Stored data entries

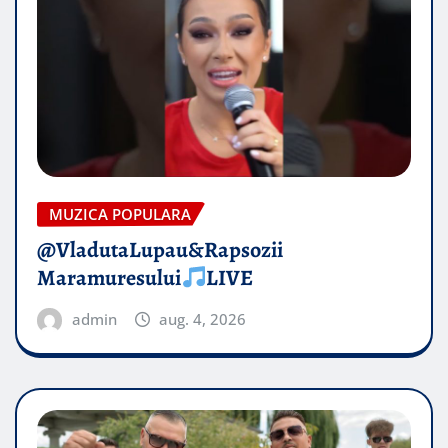
MUZICA POPULARA
@VladutaLupau&Rapsozii
Maramuresului
LIVE
admin
aug. 4, 2026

**EXERCISE DESCRIPTION:** Please copy the lines above exactly as written, apart from any pictures.

**YOUR RESPONSE:**
MUZICA POPULARA
@VladutaLupau&Rapsozii
Maramuresului
LIVE
admin
aug. 4, 2026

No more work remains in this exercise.